--- Prompt ---
Could you quote, exactly as they stand, the lines running from the one with "se our traffic. We also share" to the final line of the material?

--- Data to use ---
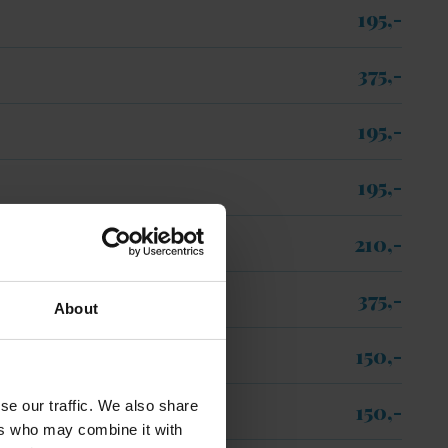
195,-​
375,-​
195,-​
195,-​
210,-​
375,-​
About
150,-​
se our traffic. We also share
150,-​
ers who may combine it with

--- Result of this task ---
se our traffic. We also share
150,-​
ers who may combine it with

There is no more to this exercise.